Policy makers should read and use the information in the RESNA IF-1 standard to understand the fitness needs of a large and growing number of constituents and clients. Supporting a healthy community means supporting inclusive fitness opportunities. Policy makers will benefit from knowing what makes fitness equipment inclusive, what creates an inclusive fitness environment, what the international community has accomplished in the inclusive fitness arena, and what regulatory changes at their level of government or in their organization would result in being a world leader in providing their constituents or clients the best possible inclusive fitness opportunities.
Academic researchers and students will benefit from the work the RESNA IF committee has done to document existing literature regarding inclusive fitness and to identify future research needs. Many of the resources listed in RESNA IF-1 Section 2 document further research to be done.
How did you get involved with the Standards Committee on Inclusive Fitness?
By lucky chance! When I started working for Beneficial Designs, Inc., RESNA IF was led by Seanna Kringen, and RESNA IF-1 had not yet been completely drafted or published. She included me in a research project for the ASTM F08.30 committee (for fitness equipment) and also gave me a lot of information from the committee to distill into the first drafts of Sec. 1 and Sec. 2, so I became the technical editor for RESNA IF-1:2018. When she was ill and passed away in 2019, I became the main representative for Beneficial Designs, and the committee elected me chair later that year.
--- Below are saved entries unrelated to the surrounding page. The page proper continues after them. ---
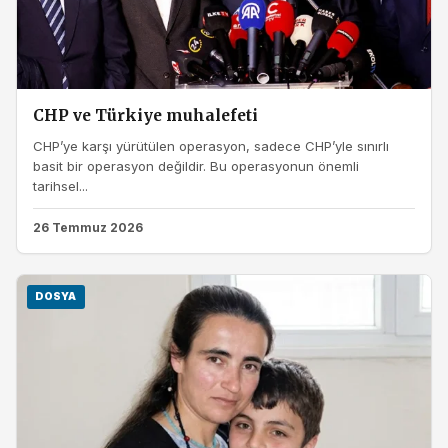
CHP ve Türkiye muhalefeti
CHP’ye karşı yürütülen operasyon, sadece CHP’yle sınırlı
basit bir operasyon değildir. Bu operasyonun önemli
tarihsel...
26 Temmuz 2026
DOSYA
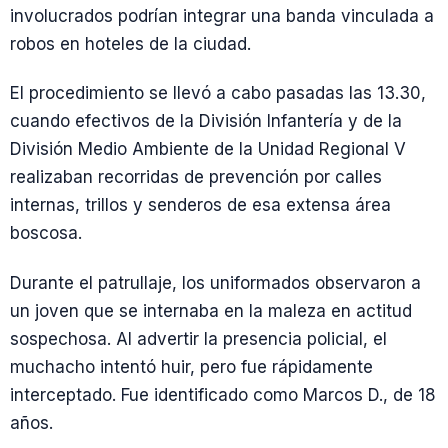
involucrados podrían integrar una banda vinculada a
robos en hoteles de la ciudad.
El procedimiento se llevó a cabo pasadas las 13.30,
cuando efectivos de la División Infantería y de la
División Medio Ambiente de la Unidad Regional V
realizaban recorridas de prevención por calles
internas, trillos y senderos de esa extensa área
boscosa.
Durante el patrullaje, los uniformados observaron a
un joven que se internaba en la maleza en actitud
sospechosa. Al advertir la presencia policial, el
muchacho intentó huir, pero fue rápidamente
interceptado. Fue identificado como Marcos D., de 18
años.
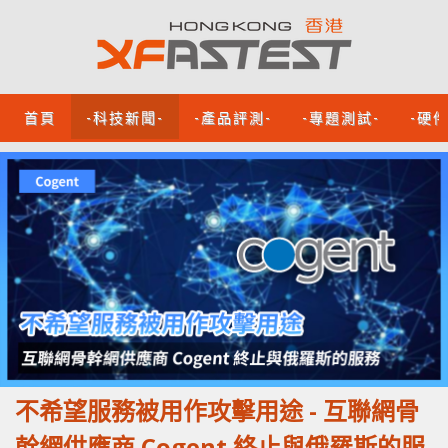
首頁
-科技新聞-
-產品評測-
-專題測試-
-硬
不希望服務被用作攻擊用途 - 互聯網骨
幹網供應商 Cogent 終止與俄羅斯的服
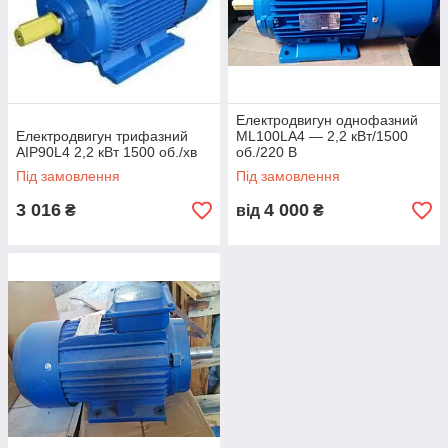
Електродвигун однофазний
Електродвигун трифазний
ML100LA4 — 2,2 кВт/1500
АІР90L4 2,2 кВт 1500 об./хв
об./220 В
Під замовлення
Під замовлення
3 016
4 000
₴
від
₴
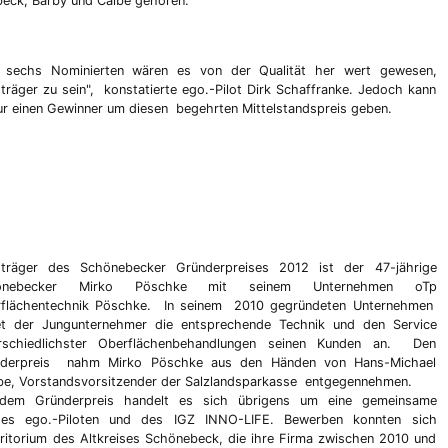
beck, Barby und Calbe gehören.
e sechs Nominierten wären es von der Qualität her wert gewesen,
sträger zu sein", konstatierte ego.-Pilot Dirk Schaffranke. Jedoch kann
ur einen Gewinner um diesen begehrten Mittelstandspreis geben.
sträger des Schönebecker Gründerpreises 2012 ist der 47-jährige
önebecker Mirko Pöschke mit seinem Unternehmen oTp
flächentechnik Pöschke. In seinem 2010 gegründeten Unternehmen
et der Jungunternehmer die entsprechende Technik und den Service
rschiedlichster Oberflächenbehandlungen seinen Kunden an. Den
nderpreis nahm Mirko Pöschke aus den Händen von Hans-Michael
be, Vorstandsvorsitzender der Salzlandsparkasse entgegennehmen.
 dem Gründerpreis handelt es sich übrigens um eine gemeinsame
 des ego.-Piloten und des IGZ INNO-LIFE. Bewerben konnten sich
ritorium des Altkreises Schönebeck, die ihre Firma zwischen 2010 und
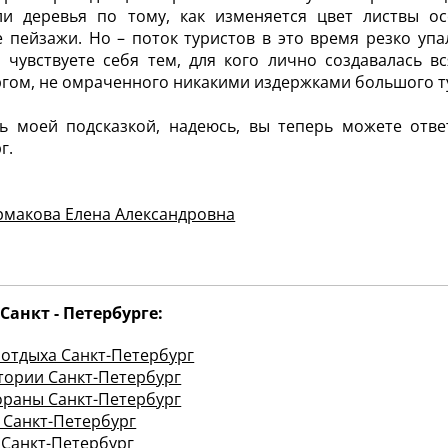
ли деревья по тому, как изменяется цвет листвы о
 пейзажи. Но – поток туристов в это время резко упа
 чувствуете себя тем, для кого лично создавалась в
гом, не омраченного никакими издержками большого ту
ь моей подсказкой, надеюсь, вы теперь можете отве
г.
рмакова Елена Александровна
Санкт - Петербурге:
 отдыха Санкт-Петербург
тории Санкт-Петербург
ораны Санкт-Петербург
 Санкт-Петербург
 Санкт-Петербург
Personally, though, I practiced martial arts many years ago at a dojo that was inclusive (although we didn’t have the terminology then!) and I was a member at a CrossFit box for several years. I saw first-hand the effects of a welcoming atmosphere and an attitude of “let’s see how we can make this work best for this individual.” Both fitness facilities had members with a wide range of ages and abilities. I utilized various types of accommodations in both facilities as I needed them, but felt welcome and was a part of the fitness “family.”
How can RESNA members get involved in the Standards Committee on Inclusive Fitness?
That’s an easy answer—go fill out the membership application. My contact information is also there if you have questions about what you might be able to contribute. Volunteering is not a large time commitment; for most members the commitment is less than three hours in any month.
How have you benefited by volunteering within the RESNA community?
I am constantly learning from my fellow committee members! I am also looking forward to learning more about what a larger number of people with impairments and disabilities want to know about fitness centers. We plan to put out a survey soon regarding which information about inclusive fitness centers to provide (and where!) so that people with disabilities and impairments can most easily find inclusive fitness centers that meet their needs.
Do you have advice for others looking to get involved in RESNA’s standard committees or other volunteer opportunities?
Reach out to the committee chair and dive in! Be willing to learn from your fellow committee members, but don’t be intimidated. If you’re passionate about a subject, you probably have a lot of valuable information and ideas to contribute.